Оправдывая такое определение, судовой врач отобрал у Игоря деньги.

— Дяди загорели на кораблике, — объяснила ребенку Лена. — Ты разве не узнаешь дядю Сережу и дядю Славу?

Неискушенное дитя покачало головой. Это, пожалуй, и был тот «взгляд со стороны», которого нам не хватало. Путешествуя на яхте, от цивилизации быстро отрываешься. Темнеет кожа, отрастает борода, забываются права и обязанности главы семьи; но процесс одичания незаметен, ибо происходит со всеми членами команды одновременно. Чтобы его оценить, лучше всего встретить ребенка, который видел тебя всего неделю назад.
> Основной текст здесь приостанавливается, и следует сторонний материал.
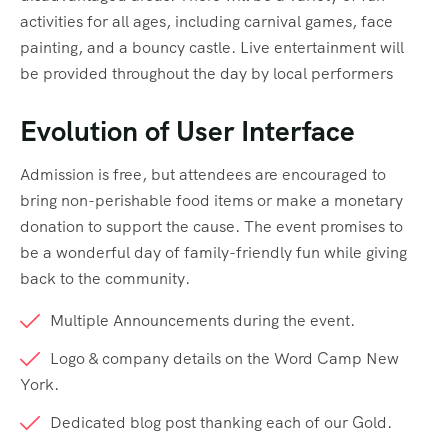
activities for all ages, including carnival games, face
painting, and a bouncy castle. Live entertainment will
be provided throughout the day by local performers
Evolution of User Interface
Admission is free, but attendees are encouraged to
bring non-perishable food items or make a monetary
donation to support the cause. The event promises to
be a wonderful day of family-friendly fun while giving
back to the community.
Multiple Announcements during the event.
Logo & company details on the Word Camp New
York.
Dedicated blog post thanking each of our Gold.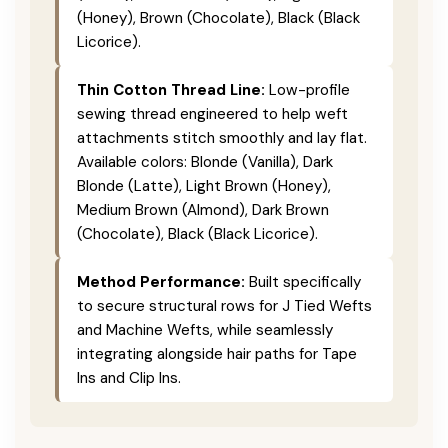
(Honey), Brown (Chocolate), Black (Black
Licorice).
Thin Cotton Thread Line:
Low-profile
sewing thread engineered to help weft
attachments stitch smoothly and lay flat.
Available colors: Blonde (Vanilla), Dark
Blonde (Latte), Light Brown (Honey),
Medium Brown (Almond), Dark Brown
(Chocolate), Black (Black Licorice).
Method Performance:
Built specifically
to secure structural rows for J Tied Wefts
and Machine Wefts, while seamlessly
integrating alongside hair paths for Tape
Ins and Clip Ins.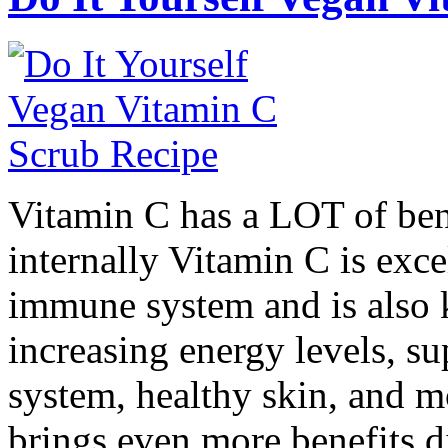
Vitamin C has a LOT of ben
internally Vitamin C is exce
immune system and is also
increasing energy levels, su
system, healthy skin, and m
brings even more benefits d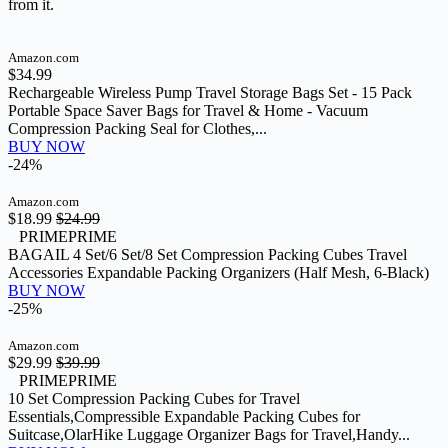
from it.
Amazon.com
$34.99
Rechargeable Wireless Pump Travel Storage Bags Set - 15 Pack
Portable Space Saver Bags for Travel & Home - Vacuum
Compression Packing Seal for Clothes,...
BUY NOW
-24%
Amazon.com
$18.99
$24.99
PRIME
PRIME
BAGAIL 4 Set/6 Set/8 Set Compression Packing Cubes Travel
Accessories Expandable Packing Organizers (Half Mesh, 6-Black)
BUY NOW
-25%
Amazon.com
$29.99
$39.99
PRIME
PRIME
10 Set Compression Packing Cubes for Travel
Essentials,Compressible Expandable Packing Cubes for
Suitcase,OlarHike Luggage Organizer Bags for Travel,Handy...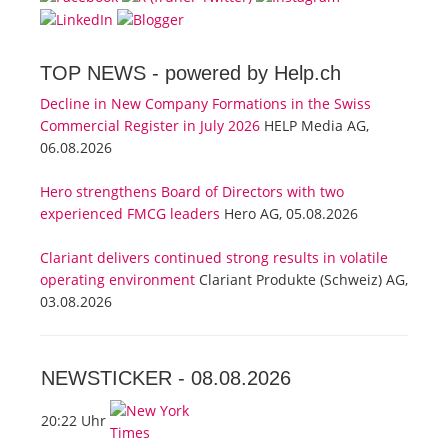
TOP NEWS -
powered by Help.ch
Decline in New Company Formations in the Swiss
Commercial Register in July 2026
HELP Media AG,
06.08.2026
Hero strengthens Board of Directors with two
experienced FMCG leaders
Hero AG, 05.08.2026
Clariant delivers continued strong results in volatile
operating environment
Clariant Produkte (Schweiz) AG,
03.08.2026
NEWSTICKER -
08.08.2026
20:22 Uhr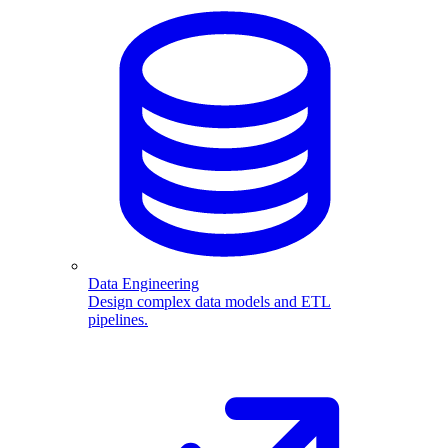
Data Engineering
Design complex data models and ETL
pipelines.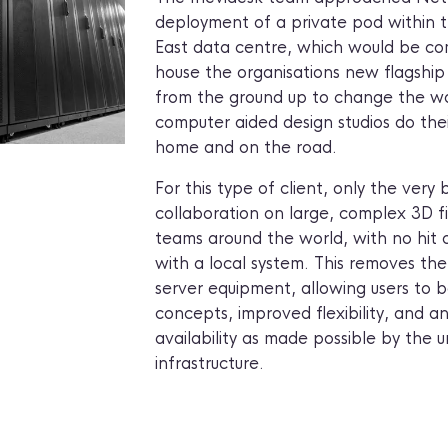
deployment of a private pod within
East data centre, which would be com
house the organisations new flagship
from the ground up to change the w
computer aided design studios do thei
home and on the road.
For this type of client, only the very 
collaboration on large, complex 3D
teams around the world, with no hi
with a local system. This removes th
server equipment, allowing users to b
concepts, improved flexibility, and 
availability as made possible by the 
infrastructure.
На фоне бледнолицей, упитанной семьи Шевченко мы, конечно, выделялись. Воспаленные глаза, обугленные лица, вместо волос — серая пакля, скрежещущая от соли… В доведенной до таких пределов запущенности появляется уже и нечто романтическое. Одеты мы были соответственно: достаточно описать шорты судового врача, которые он сшил в раннем детстве, отрезав штанины от любимых парусиновых брюк своего дедушки. Шорты имели цвет всех сортов краски, которой красят яхту. Недостаток пуговиц восполнялся избытком прорех; карманчик для часов говорил о хорошем вкусе их обладателя. В этих шортах Сергею море по колено: выше колена уже начинаются шорты…

Мы наскоро переоделись. Танечка немного расхрабрилась.

— Можно колаблик посмотлеть?

— Это у дяди капитана нужно спрашивать, — Игорь вспомнил о своем корреспондентстве и спохватился. Забытый дядя капитан терпеливо ждал начала съемок. Шевченко взялся за аппарат и сразу стал похож на репортера воскресной газеты в субботний вечер. Длилась съемка не больше минуты, в кадре неизменно присутствовали жена и дочь фотографа. Лицо Данилыча выражало сложные чувства: он понял, что это за корреспондент, но выход из Ялты уже взят на завтра, матросы давно сбежали в город, вот оно… Капитан провел экскурсию по яхте и отпустил всех с миром.

III

В Ялте было жарко. Амфитеатр гор собирал лучи, как линза, а в фокусе людские потоки завихрялись, переплетались, стихийно вытягивались в нити очередей. Нити двигались только назад, ибо вновь подошедшие лезли вперед. Отношение хвоста очереди к ее голове напоминало поведение скорпиона в минуту смертельной опасности. Поражало обилие бесполезных вещей: торговали ожерельями из ракушек, яблочных косточек и обкатанных морем булыжников; наживались на раковинах рапаны, сбывали куски грубого плетня, свернутые в некое подобие сумок… Продавали и поддельных «куриных богов». Есть примета, что «куриный бог» — галька с отверстием, выточенным в ней морем, — приносит счастье, приносит тому, кто сам его найдет; здесь же счастье продавали на цепочках, просверлив Дрелью.

— Душновато, я как-то отвык… — пробормотал Сергей. — У вас тут можно где-нибудь спокойно посидеть?

— Сейчас, я только «Советский спорт» в киоске возьму. Вы же неделю без информации!

Фу-ф… Открытая веранда кафе была вознесена на крышу. Лифт только что поднял нас из муравейника города сюда, в оазис относительной прохлады. Первый тост был «за встречу».

— А теперь — рассказывайте, — семья корреспондентов смотрела на нас с предвкушением.

Мы переглянулись. О чем, собственно, рассказывать? Как передать впечатления парусного похода людям, не умеющим отличить бизань от брашпиля? Да и поймут ли они радости подъема в четыре утра или здорового сна на палубе под проливным дождем?..

— Ну, — неуверенно начал я, — у нас все хорошо. На Тендре комары, например, как здесь голуби.